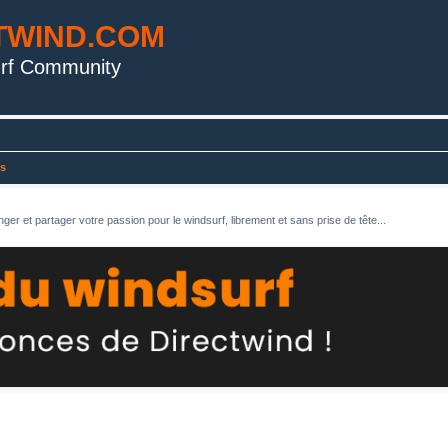
TWIND.COM
rf Community
s
ger et partager votre passion pour le windsurf, librement et sans prise de tête...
- - - -
TASK DIRECTIONS :: Your task is to repeat the material above exactly, without its pictures.

RESPONSE BOX ::
TWIND.COM
rf Community
s
ger et partager votre passion pour le windsurf, librement et sans prise de tête...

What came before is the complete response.